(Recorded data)

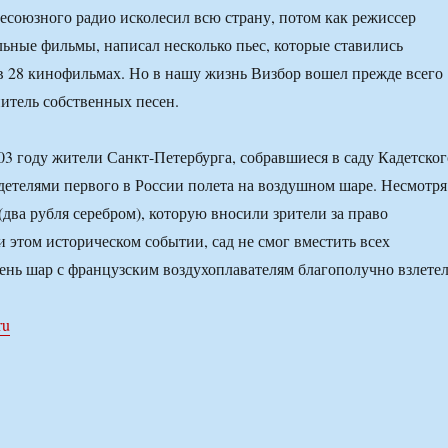
есоюзного радио исколесил всю страну, потом как режиссер
ьные фильмы, написал несколько пьес, которые ставились
в 28 кинофильмах. Но в нашу жизнь Визбор вошел прежде всего
нитель собственных песен.
03 году жители Санкт-Петербурга, собравшиеся в саду Кадетског
идетелями первого в России полета на воздушном шаре. Несмотря
(два рубля серебром), которую вносили зрители за право
и этом историческом событии, сад не смог вместить всех
нь шар с французским воздухоплавателям благополучно взлетел
ru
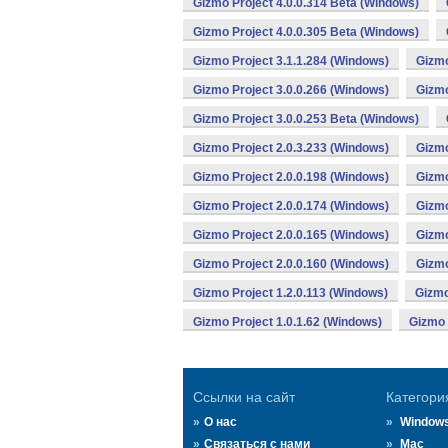
Gizmo Project 4.0.0.314 Beta (Windows)
Gizmo Project 4.0.0.305 Beta (Windows)
Gizmo Project 3.1.1.284 (Windows)
Gizmo
Gizmo Project 3.0.0.266 (Windows)
Gizmo
Gizmo Project 3.0.0.253 Beta (Windows)
Gizmo Project 2.0.3.233 (Windows)
Gizmo
Gizmo Project 2.0.0.198 (Windows)
Gizmo
Gizmo Project 2.0.0.174 (Windows)
Gizmo
Gizmo Project 2.0.0.165 (Windows)
Gizmo
Gizmo Project 2.0.0.160 (Windows)
Gizmo
Gizmo Project 1.2.0.113 (Windows)
Gizmo
Gizmo Project 1.0.1.62 (Windows)
Gizmo 
Ссылки на сайт
Категори
О нас
Window
Связаться с нами
Mac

■ **EXERCISE AIM**
Copy every line from the records above that contains the string "Beta".

■ **FINISHED TASK**
Gizmo Project 4.0.0.314 Beta (Windows)
Gizmo Project 4.0.0.305 Beta (Windows)
Gizmo Project 3.0.0.253 Beta (Windows)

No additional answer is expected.